What Is New In Pediatric CNS Demyelination?

Administrator: Silvia Tenembaum

Diagnosing MOGAD in pediatric patients. Updated diagnostic criteria from an International Panel.
Silvia Tenembaum

An international panel of experts has recently proposed diagnostic criteria for MOG antibody-associated disease (MOGAD) in which the presence of MOG-IgG is a core criterion. According to these criteria, MOGAD is typically associated with acute disseminated encephalomyelitis, optic neuritis, or transverse myelitis, and unlike multiple sclerosis and AQP4-IgG-seropositive NMOSD, in which multiple clinical attacks characterize relapsing forms of disease, individuals with MOGAD can have either a monophasic or relapsing course. Optic neuritis is by far the most common onset feature, particularly among adults, while ADEM with or without concomitant optic nerve involvement is the typical first manifestation in children, particularly before the age of 11 years. Transverse myelitis is another common presentation. Less common presentations include cerebral cortical encephalitis (often with seizures), brainstem and cerebellar demyelinating attacks, tumefactive brain lesions, cerebral monofocal, and polyfocal CNS deficits associated with demyelinating lesions, cranial neuropathies, and progressive white matter damage (leukodystrophy-like pattern). Histopathological features of MOGAD differ from those of multiple sclerosis or NMOSD, as do its imaging features, treatment responses, and clinical outcomes.

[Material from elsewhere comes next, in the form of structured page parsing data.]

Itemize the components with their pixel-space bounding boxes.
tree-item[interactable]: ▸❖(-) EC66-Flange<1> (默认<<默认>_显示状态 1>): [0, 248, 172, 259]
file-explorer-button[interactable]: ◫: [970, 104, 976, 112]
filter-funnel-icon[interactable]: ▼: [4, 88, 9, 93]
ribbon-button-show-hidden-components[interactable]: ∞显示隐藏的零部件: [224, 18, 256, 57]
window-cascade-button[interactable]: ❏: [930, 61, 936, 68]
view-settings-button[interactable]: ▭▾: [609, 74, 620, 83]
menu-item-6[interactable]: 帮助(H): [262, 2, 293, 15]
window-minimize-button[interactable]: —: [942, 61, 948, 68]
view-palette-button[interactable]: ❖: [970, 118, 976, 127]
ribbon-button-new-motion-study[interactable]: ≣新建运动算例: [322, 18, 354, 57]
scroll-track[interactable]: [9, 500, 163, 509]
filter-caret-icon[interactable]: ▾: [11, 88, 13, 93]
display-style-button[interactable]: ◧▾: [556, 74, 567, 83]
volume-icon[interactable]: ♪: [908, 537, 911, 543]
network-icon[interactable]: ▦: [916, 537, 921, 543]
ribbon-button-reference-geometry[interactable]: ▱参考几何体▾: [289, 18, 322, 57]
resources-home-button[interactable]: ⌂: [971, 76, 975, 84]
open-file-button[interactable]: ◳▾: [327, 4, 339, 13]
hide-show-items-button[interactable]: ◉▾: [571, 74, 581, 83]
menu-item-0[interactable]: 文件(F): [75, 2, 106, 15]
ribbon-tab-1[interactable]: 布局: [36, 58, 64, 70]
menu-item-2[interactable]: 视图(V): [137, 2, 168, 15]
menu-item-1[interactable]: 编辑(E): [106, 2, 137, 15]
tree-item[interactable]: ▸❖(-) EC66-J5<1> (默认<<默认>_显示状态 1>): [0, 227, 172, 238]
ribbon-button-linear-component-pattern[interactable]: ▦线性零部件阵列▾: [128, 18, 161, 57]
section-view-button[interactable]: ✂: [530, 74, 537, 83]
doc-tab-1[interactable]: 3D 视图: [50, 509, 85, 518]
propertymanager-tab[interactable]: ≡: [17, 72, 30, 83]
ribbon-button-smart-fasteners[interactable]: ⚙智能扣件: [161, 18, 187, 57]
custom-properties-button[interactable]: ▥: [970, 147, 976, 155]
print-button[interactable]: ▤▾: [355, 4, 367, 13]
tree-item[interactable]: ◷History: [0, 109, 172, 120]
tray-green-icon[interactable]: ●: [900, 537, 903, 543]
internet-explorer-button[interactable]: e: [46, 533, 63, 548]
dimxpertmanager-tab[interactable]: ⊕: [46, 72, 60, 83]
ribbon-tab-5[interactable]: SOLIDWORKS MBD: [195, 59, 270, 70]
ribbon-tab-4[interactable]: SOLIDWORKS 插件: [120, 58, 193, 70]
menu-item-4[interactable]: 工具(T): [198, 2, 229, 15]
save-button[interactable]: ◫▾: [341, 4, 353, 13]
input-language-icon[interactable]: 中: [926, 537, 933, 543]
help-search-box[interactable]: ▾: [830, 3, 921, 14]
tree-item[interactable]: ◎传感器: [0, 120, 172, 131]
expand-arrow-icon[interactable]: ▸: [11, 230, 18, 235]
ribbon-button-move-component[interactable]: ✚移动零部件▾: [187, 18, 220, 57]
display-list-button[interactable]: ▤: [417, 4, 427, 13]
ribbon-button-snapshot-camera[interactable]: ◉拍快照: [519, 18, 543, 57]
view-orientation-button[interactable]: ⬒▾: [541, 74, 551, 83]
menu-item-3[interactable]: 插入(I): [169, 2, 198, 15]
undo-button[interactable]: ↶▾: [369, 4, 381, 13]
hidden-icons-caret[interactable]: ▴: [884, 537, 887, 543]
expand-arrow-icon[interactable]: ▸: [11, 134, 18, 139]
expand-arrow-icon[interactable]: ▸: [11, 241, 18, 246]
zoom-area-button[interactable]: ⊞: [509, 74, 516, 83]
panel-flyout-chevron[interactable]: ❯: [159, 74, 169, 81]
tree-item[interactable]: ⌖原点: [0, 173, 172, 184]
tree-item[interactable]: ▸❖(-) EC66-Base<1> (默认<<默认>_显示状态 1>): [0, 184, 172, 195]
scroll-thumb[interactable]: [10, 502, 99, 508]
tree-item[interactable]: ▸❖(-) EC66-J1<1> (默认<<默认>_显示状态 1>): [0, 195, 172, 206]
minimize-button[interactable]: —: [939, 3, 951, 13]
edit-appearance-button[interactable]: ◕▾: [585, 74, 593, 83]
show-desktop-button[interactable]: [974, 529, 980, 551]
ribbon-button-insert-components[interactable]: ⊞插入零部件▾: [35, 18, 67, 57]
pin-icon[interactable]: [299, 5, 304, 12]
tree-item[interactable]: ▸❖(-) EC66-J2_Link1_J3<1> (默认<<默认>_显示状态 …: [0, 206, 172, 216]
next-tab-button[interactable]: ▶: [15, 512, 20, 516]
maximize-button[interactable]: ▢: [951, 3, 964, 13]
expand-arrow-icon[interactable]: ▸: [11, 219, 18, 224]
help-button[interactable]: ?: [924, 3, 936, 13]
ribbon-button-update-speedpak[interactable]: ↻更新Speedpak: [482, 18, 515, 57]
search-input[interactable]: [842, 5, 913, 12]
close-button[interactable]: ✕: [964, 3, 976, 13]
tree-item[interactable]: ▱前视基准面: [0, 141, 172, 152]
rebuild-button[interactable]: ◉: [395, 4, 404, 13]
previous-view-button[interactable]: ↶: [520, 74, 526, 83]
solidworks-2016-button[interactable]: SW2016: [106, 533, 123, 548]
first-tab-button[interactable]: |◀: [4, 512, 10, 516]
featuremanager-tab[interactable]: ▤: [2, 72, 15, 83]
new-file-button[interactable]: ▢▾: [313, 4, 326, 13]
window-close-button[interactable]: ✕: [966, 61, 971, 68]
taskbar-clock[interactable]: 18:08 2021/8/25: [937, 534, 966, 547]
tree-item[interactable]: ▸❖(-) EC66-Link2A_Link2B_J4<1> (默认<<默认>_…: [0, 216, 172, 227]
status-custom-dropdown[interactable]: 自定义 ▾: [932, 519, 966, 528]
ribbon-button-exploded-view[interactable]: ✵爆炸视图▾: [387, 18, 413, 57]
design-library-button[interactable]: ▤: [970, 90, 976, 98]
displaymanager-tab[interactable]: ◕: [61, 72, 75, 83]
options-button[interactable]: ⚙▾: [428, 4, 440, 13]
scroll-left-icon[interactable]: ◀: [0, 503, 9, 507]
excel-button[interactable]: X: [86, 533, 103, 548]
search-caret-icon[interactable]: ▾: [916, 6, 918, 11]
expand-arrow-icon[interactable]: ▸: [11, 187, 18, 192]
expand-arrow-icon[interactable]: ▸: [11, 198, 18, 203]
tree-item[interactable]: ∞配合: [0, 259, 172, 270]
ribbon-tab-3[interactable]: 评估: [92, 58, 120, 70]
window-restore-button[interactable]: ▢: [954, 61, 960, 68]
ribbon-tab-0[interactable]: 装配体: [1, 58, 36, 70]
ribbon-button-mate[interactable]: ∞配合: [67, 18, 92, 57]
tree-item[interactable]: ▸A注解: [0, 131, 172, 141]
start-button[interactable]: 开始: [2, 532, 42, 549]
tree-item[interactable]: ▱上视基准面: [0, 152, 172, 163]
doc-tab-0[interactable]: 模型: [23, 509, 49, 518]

We aim to introduce and discuss the main clinical and neuroimaging presenting phenotypes of MOGAD.

 

Key MRI diagnostic features of MS, MOGAD and NMOSD
Thais Armangue

Magnetic resonance imaging (MRI) is central in the diagnostic workup of children with suspected CNS demyelination given its high sensitivity to detect signs of neuroinflammation involving optic nerves, brain-brainstem, or spinal cord. Differences in patterns of brain and spinal cord lesions between relapsing-remitting MS, AQP4 antibody– positive NMOSD, and MOGAD can be identified. In MS, white matter lesions tend to affect specific brain regions, such as the periventricular and juxtacortical white matter, the corpus callosum, and the infratentorial areas, whereas in AQP4-NMOSD, brain abnormalities are frequently located in areas with high AQP4 expression such as peri-ependymal lesions surrounding the ventricles or involving corticospinal tracts. Patients with MOGAD can show large, ill-defined, or defined lesions, mostly located in the deep gray matter and the cerebellar peduncles. Longitudinally extensive transverse myelitis is the hallmark of AQP4- NMOSD with predilection for the cervical cord, whereas in MS, multiple, short-segment lesions are common. In MOGAD, cord lesions often affect the lower thoracic cord and conus and tend to be longitudinally extensive in the acute stage. In addition, we will also review in this session the ability of MRI to exclude a wide range of differential diagnosis in pediatric patients.
 

Progress in Pediatric MS Treatment: Real World Evidence with High-impact therapies
Lekha Pandit

Individuals with pediatric onset-MS tend to have higher relapse rates, greater accumulation of new MRI lesions, and greater long-term cognitive impairment compared with adult-onset MS. Treating children with MS is challenging given its high disease activity and lack of safety and efficacy data in this age group, for most disease-modifying therapies (DMTs). The recent development of randomized controlled MS trials in youth has led to the first agents formally approved for the treatment of pediatric onset MS. We have entered a new era of knowledge and treatment in the pediatric population and ongoing pediatric trials are expected to further inform clinical management. We aimed to discuss real-world evidence of the impact of initial treatment with newer and highly effective therapies compared with the conventional approach using injectable DMTs in children with MS on the relapse rate, development of new MRI lesions, and disability progression.  In addition, we will review the risks and side-effect profiles associated with the newer immunotherapies and provide practical monitoring recommendations for their use.